Ilustrasi Pinterest
Oleh : Sri Setyowati
Aliansi Penulis Rindu Islam
MediaMuslim.my.id, Opini_ Pelajar SMA Negeri 2 Kudus, Jawa Tengah, mengalami keracunan setelah makan soto ayam dari program Makan Bergizi Gratis (MBG) yang dibagikan pada Rabu, 28 Januari 2026. Dari jumlah tersebut, 46 di antaranya harus menjalani rawat inap. Kasus yang sama juga terjadi Jawa Timur, Sulawesi, Banten, Nusa Tenggara Timur, dan Nusa Tenggara Barat. Yang terbaru, 30 Januari 2026 terjadi di Kabupaten Manggarai Barat. Hingga Januari 2026, kasus keracunan MBG telah memakan korban hingga 1.929 orang. ( bbcindonesia.com, 30/12/2025)
Untuk mengatasi masalah stunting dan gizi anak, pemerintah merealisasikan program Makan Bergizi Gratis (MBG), sesuai apa yang digaungkan pada saat kampanye pilpres tahun lalu. Sepintas programnya bagus untuk memperbaiki kualitas generasi dengan memenuhi nutrisi anak hingga gizinya bisa tercukupi. Namun, tanpa pengawasan dan standar keamanan yang memadai, kesehatan generasi yang menjadi taruhan. Berulangnya kasus keracunan MBG tidak membuat evaluasi secara mendalam dan program terus berjalan. Banyak pihak yang menganggap MBG tetap bertahan karena menguntungkan pemilik Satuan Pelayanan Pemenuhan Gizi (SPPG) yang kebanyakan dimiliki oleh orang-orang dari lingkaran kekuasaan.
Sistem ini meniscayakan keuntungan menjadi tujuan utama hingga urusan rakyat pun dicari celahnya untuk dapat diambil keuntungan. Tidak ada fungsi pelayanan, hanya bisnis yang menjadi tujuannya. Bila ditelisik secara cermat, kebijakan ini hanya bersifat pragmatis, tidak menyentuh akar masalah yang mendasar.
Stunting dan gizi buruk disebabkan oleh kemiskinan. Ketika ayah sebagai kepala keluarga berpenghasilan rendah, tentu akan kesulitan memenuhi kebutuhan pokoknya hingga untuk sekedar mengatasi perut kenyang saja sulit apalagi yang bergizi. Sistem kapitalisme yang diterapkan saat ini menciptakan kesenjangan ekonomi yang lebar. Yang kaya semakin kaya karena dengan kekayaannya akan mudah mengakses semua fasilitas terbaik. Sedangkan yang miskin akan semakin miskin karena minimnya penghasilan serta ketiadaan akses untuk mendapatkan fasilitas yang terbaik.
Dalam Islam, penguasa adalah penanggung jawab segala urusan rakyatnya. Kesejahteraan akan dijamin individu per individu. Dalam menyelesaikan masalah stunting dan persoalan gizi anak, penguasa (khalifah) akan menuntaskan persoalan tersebut dari akar masalah yang mendasar.

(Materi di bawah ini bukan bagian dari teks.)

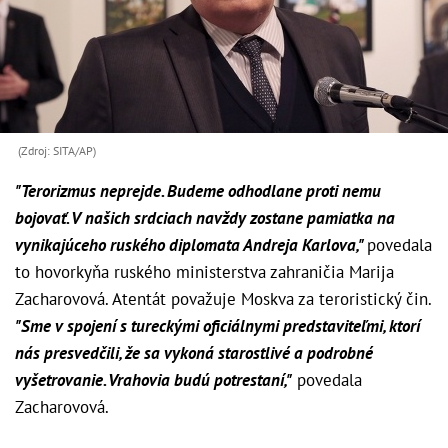
(Zdroj: SITA/AP)
"Terorizmus neprejde. Budeme odhodlane proti nemu
bojovať. V našich srdciach navždy zostane pamiatka na
vynikajúceho ruského diplomata Andreja Karlova,"
povedala
to hovorkyňa ruského ministerstva zahraničia Marija
Zacharovová. Atentát považuje Moskva za teroristický čin.
"Sme v spojení s tureckými oficiálnymi predstaviteľmi, ktorí
nás presvedčili, že sa vykoná starostlivé a podrobné
vyšetrovanie. Vrahovia budú potrestaní,"
povedala
Zacharovová.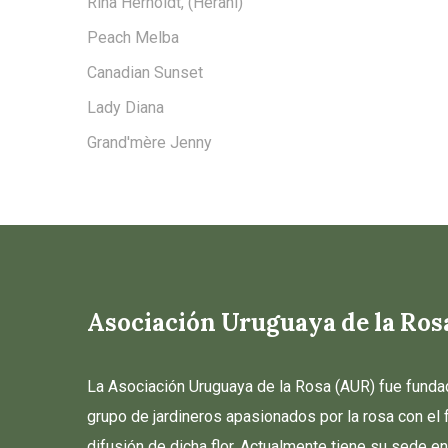
Rina Herholdt, (Herani)
Peach Melba
Canadian Sunset
Lady Diana
Grand'mère Jenny
Asociación Uruguaya de la Ros
La Asociación Uruguaya de la Rosa (AUR) fue funda
grupo de jardineros apasionados por la rosa con el fì
difusión de dicha flor. Actualmente tiene su sede 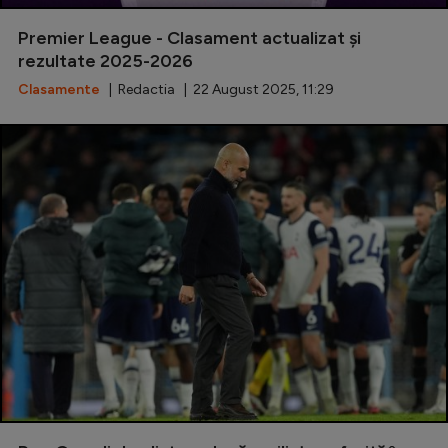
Natație
Premier League - Clasament actualizat și
Formula 1
rezultate 2025-2026
Clasamente
| Redactia | 22 August 2025, 11:29
Gimnastică
Auto
Rugby
Ciclism
Alte sporturi
JO 2024
JO 2026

Pertama, negara akan mewajibkan laki-laki dewasa penanggung jawab keluarga yang mampu bekerja untuk bekerja. Di sisi lain, negara akan membuka lapangan pekerjaan seluas-luasnya hingga semua rakyat bisa bekerja. Dengan demikian, laki-laki penanggung jawab nafkah keluarga bisa memenuhi kebutuhan pokok keluarga termasuk gizinya.

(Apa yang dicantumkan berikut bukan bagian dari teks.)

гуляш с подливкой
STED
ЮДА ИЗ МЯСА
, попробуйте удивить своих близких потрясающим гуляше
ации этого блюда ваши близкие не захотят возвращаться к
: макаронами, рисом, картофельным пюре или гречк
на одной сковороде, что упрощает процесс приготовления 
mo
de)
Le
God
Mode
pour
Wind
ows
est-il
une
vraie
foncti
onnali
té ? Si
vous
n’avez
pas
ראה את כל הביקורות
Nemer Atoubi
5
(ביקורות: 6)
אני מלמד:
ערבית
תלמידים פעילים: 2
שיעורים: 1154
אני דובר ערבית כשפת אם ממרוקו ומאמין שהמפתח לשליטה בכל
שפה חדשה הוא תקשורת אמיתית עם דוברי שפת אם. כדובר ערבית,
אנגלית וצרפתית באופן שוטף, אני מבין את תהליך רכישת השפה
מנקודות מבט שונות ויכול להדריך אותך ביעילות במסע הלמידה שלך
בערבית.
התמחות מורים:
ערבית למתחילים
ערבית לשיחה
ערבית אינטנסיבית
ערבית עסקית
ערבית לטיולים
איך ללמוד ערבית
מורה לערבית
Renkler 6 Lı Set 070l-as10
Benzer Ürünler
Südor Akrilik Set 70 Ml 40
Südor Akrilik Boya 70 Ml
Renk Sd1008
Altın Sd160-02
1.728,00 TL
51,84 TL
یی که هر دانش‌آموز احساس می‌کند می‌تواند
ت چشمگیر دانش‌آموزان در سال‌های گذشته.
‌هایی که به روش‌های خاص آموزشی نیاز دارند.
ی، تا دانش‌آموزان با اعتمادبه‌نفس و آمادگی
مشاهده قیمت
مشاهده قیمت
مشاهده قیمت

Kedua, negara memastikan pangan dengan harga terjangkau dan berkualitas serta mendistribusikan ke seluruh wilayah tanpa kecuali hingga semua masyarakat dengan mudah bisa mengaksesnya.
Ketiga, anak-anak, orang cacat, lansia dan perempuan akan dinafkahi oleh orang yang berkewajiban untuk menafkahi sesuai syariat agar kebutuhan pokoknya terpenuhi juga gizinya.
Keempat, jika dari poin kedua tidak ada saudara atau punya saudara tetapi tidak mampu menafkahi, maka kebutuhan pokoknya akan dipenuhi oleh negara yang diambilkan dari kas negara (baitulmal)
Kelima, negara wajib menyediakan kebutuhan dasar masyarakat seperti kesehatan, pendidikan dan keamanan dengan harga murah bahkan gratis hingga semua masyarakat tanpa kecuali bisa mendapatkan manfaatnya.
Dengan kebijakan mendasar dari negara tersebut, program pragmatis seperti MBG dan program-program lain tidak diperlukan lagi karena permasalahan sudah diantisipasi dari awal.